Jorge Lorenzo intimates he won't consider a MotoGP wildcard outing with Yamaha this season unless he can prove he is competitive

Jorge Lorenzo - Yamaha

Jorge Lorenzo says he won’t consider accepting a wildcard outing with Yamaha during the 2020 MotoGP World Championship unless he can prove he is competitive with the front-runners.

The triple MotoGP World Champion returned to Yamaha ahead of the 2020 season as its test rider, a mere three months after he retired from the sport on the back of an uncompetitive, injury-hampered season with Repsol Honda.

Getting his first miles on the Yamaha M1 during the Shakedown test at Sepang earlier in the month, Lorenzo joined the official pre-season test on the third and final day of running, setting the 20th fastest time. However, he was unable to get a chance on the 2020 Yamaha M1 as he’d hoped

“Unfortunately, for some reasons, Yamaha decided not to give me the new bike to try in the last afternoon," the Spaniard said. "They were thinking about it, but finally they decided not to let me try and, you know, this test was not 'secure' to do it.

“We arrived on time to do it, so that's a good thing. The bad thing is that we didn’t have the time or enough pieces to have one new bike for me.

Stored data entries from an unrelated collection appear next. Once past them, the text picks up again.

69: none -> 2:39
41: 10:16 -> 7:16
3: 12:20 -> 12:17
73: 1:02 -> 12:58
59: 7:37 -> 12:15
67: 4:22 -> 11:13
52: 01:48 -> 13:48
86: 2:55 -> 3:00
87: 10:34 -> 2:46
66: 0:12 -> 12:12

“That would be interesting, to have a third or fourth opinion of the weak points and the good points that the new bike has."

Will Jorge Lorenzo wildcard during the 2020 MotoGP season?

With Yamaha hinting it is open to the prospect of Lorenzo riding a third factory M1 at one or more rounds this season, Lorenzo has revealed it is something he is considering… but only under certain conditions.

Indeed, the Spaniard – who won 44 of his 47 career MotoGP wins with Yamaha – says he will only participate if he is competitive enough to do so.

“For a wildcard we still need to speak and understand the options. It is a complex situation but for the moment we are little bit far from the fastest, so I’d like to be closer to understand and work out if it is worth it.

“[I need]to be competitive otherwise it is a little bit useless.”

Should Lorenzo wildcard many expect it to come at his home Catalunya MotoGP event, round eight of the 2020 MotoGP season. As well as being his local round, it takes place ahead of a one-day post-event test that features both race and test riders.

As such, a number of those test riders will get the chance to start Sunday’s race, just as Bradley Smith (Aprilia), Sylvain Guintoli (Suzuki) and Michele Pirro (Ducati) did in 2019.

That said, these riders are often charged with testing and evaluating new parts over a race weekend, rather than target a good result, meaning Lorenzo’s competitiveness over the event if unlikely to be of priority for Yamaha itself.